Hiçbir önlem almadan, yani diyet ve egzersiz gibi sorunu uzun süreli giderici çözümleri uygulamadan, sık sık bitkisel ilaçların kullanılmasının kolon kanseri riskini artırdığı bildirilmektedir. Sinameki yapraklarının yanı sıra cehri, acı cehre, ravent, sarısabır gibi müshil etkili bitkilerin taşıdığı antra- sen türevi etkili bileşenleri, iritan müshil grubuna girmektedir. Dolayısıyla bu grup müshillerin sadece bağırsak tembelliğinde (atonik kabızlık) kullanılması ve 1-2 haftadan uzun süreli sürekli olarak kullanılmaması önerilmektedir. Bu bitkilerin sık sık kullanılması, bağırsak tembelliğini daha da ciddileştirerek kişileri artık bu ilaçlar olmadan normal dışkılama yapamaz hale getirebilir. Ayrıca iritan özelliği nedeniyle, bağırsaklarda sürekli tahrişe yol açacağından kolon kanserine zemin hazırlayabilir. Bu nedenle, bağırsakların boşaltılması gereken acil durumlarda kısa süreli olarak kullanılmalıdır. Ciddi vakalarda sinameki yerine barut ağacı kabuğu kullanılması daha az yan etkiye sahip olması, tahriş edici etkisinin daha düşük olması nedeniyle tercih edilebilir. Ülkemizde bulunan bu bitkinin dal kabuklarının toplandıktan sonra bir yıl bekletilmesi gerekmektedir. Taze kabuklar tahriş edici özelliktedir. Şüphesiz bu grup bitkisel müshillerin kullanılan miktarı da çok önemlidir. Bu bakımdan, bu grup bitkileri mümkün olan en düşük oranda taşıyan ve etkileri daha güvenilir diğer bazı bitkiler ile desteklenen bitki karışımlarının kullanılması daha güvenilir.

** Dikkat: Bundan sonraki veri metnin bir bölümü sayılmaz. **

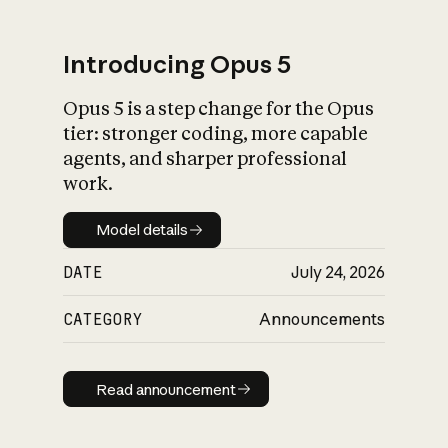
Introducing Opus 5
Opus 5 is a step change for the Opus
What is AI’s
tier: stronger coding, more capable
impact on society
agents, and sharper professional
work.
Model details
Model details
DATE
July 24, 2026
CATEGORY
Announcements
Read announcement
Read announcement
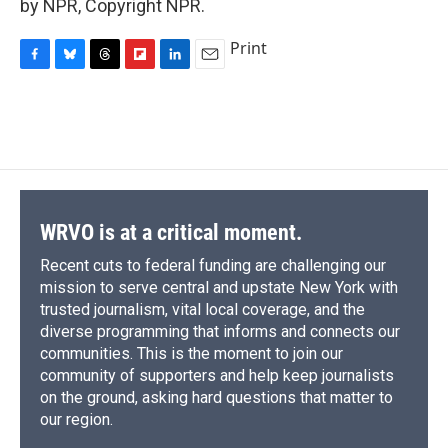
by NPR, Copyright NPR.
Print
F
B
T
F
L
E
a
l
h
l
i
m
c
u
r
i
n
a
e
e
e
p
k
i
b
s
a
b
e
l
o
k
d
o
d
o
y
s
a
I
k
r
n
d
WRVO is at a critical moment.
Recent cuts to federal funding are challenging our
mission to serve central and upstate New York with
trusted journalism, vital local coverage, and the
diverse programming that informs and connects our
communities. This is the moment to join our
community of supporters and help keep journalists
on the ground, asking hard questions that matter to
our region.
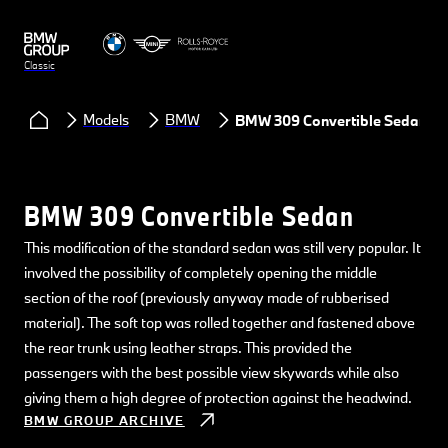
Classic
Models
BMW
BMW 309 Convertible Sedan
BMW 309 Convertible Sedan
This modification of the standard sedan was still very popular. It
involved the possibility of completely opening the middle
section of the roof (previously anyway made of rubberised
material). The soft top was rolled together and fastened above
the rear trunk using leather straps. This provided the
passengers with the best possible view skywards while also
giving them a high degree of protection against the headwind.
BMW GROUP ARCHIVE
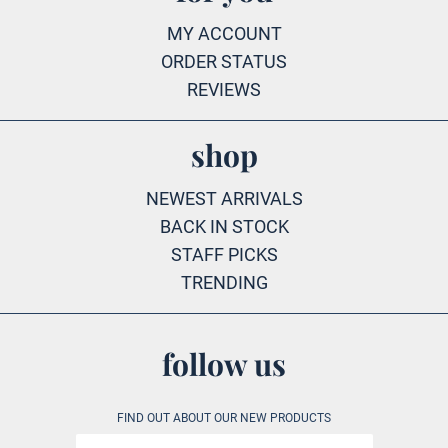
MY ACCOUNT
ORDER STATUS
REVIEWS
shop
NEWEST ARRIVALS
BACK IN STOCK
STAFF PICKS
TRENDING
follow us
FIND OUT ABOUT OUR NEW PRODUCTS
Email address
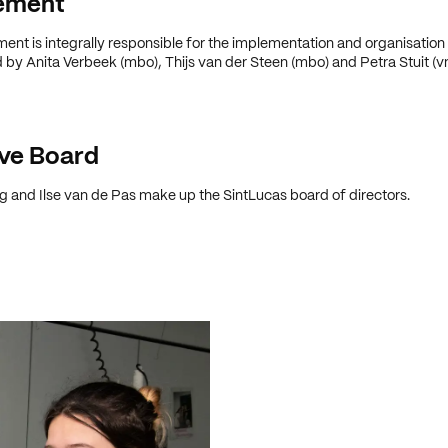
ement
t is integrally responsible for the implementation and organisation
 by Anita Verbeek (mbo), Thijs van der Steen (mbo) and Petra Stuit (v
ve Board
 and Ilse van de Pas make up the SintLucas board of directors.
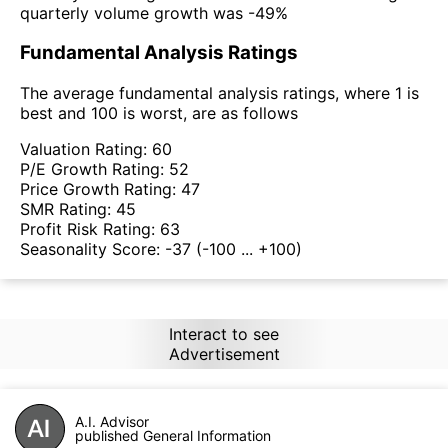
quarterly volume growth was -49%
Fundamental Analysis Ratings
The average fundamental analysis ratings, where 1 is
best and 100 is worst, are as follows
Valuation Rating:
60
P/E Growth Rating:
52
Price Growth Rating:
47
SMR Rating:
45
Profit Risk Rating:
63
Seasonality Score:
-37
(-100 ... +100)
Interact to see
Advertisement
A.I. Advisor
published General Information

Güvenilir bitkisel müshil tercihleri
Güvenilir bitkisel müshiller arasında lif, şeker ve organik asit içeriği (sitrat ve tartaratlar) zengin bazı meyveler en güvenilir olanlarıdır. 50-70 gram civarında kurutulmuş mürdüm eriği, demirhindi meyve pulpası ve kuru incir meyvesi yenmesi hem lifli yapısı hem de şeker bileşiminin ozmotik etkisi ile yararlı olabilmektedir. Ayrıca bu meyvelerden hazırlanan reçel, şurup ya da çay karışımlar önerilmektedir.
Bitkisel müshiller arasında daha güvenilir olarak kabul edilen bir diğer grup ise, şişerek bağırsak hacmini genişletmek suretiyle etkisini mekanik olarak gösterenlerdir. Polisakarit tipi bileşime sahip pektin ve müsilaj tipi bileşenler bakımından zengin bitkiler, herhangi bir sistemik etkiye sahip değildir. Bunlar suyu tutarak kalınbağırsaktan geçiş hızını artırarlar. Etkileri 24 saat sonra başlar ve birkaç gün sürebilir. Ancak bu tip ürünler bağırsak gazı oluşumuna yol açabilir ve aynı süreçte alınan ilaçların emilimini engelleyebilir. Bu nedenle, ilaç kullanan kişilerin özellikle kalp ilaçları gibi yaşamsal öneme sahip ilaçları kullananların dikkat etmesi gerekir. Bu tip etkiye sahip bitkiler arasında “karnıyarık tohumu” hem atonik (tembel bağırsak) ve hem de spastik kabızlıklarda yararlı olabilmektedir. Etkisi müsilaj bakımından zengin tohum kabuğu tarafından gösterilmektedir. Dolayısıyla, tohum kabuğu ayrılarak kullanılır, iç kısmından hayvan yemi olarak yararlanılır. Rektal ameliyatlardan sonra bu tip şişen ürünlerin kullanılması sakıncalıdır.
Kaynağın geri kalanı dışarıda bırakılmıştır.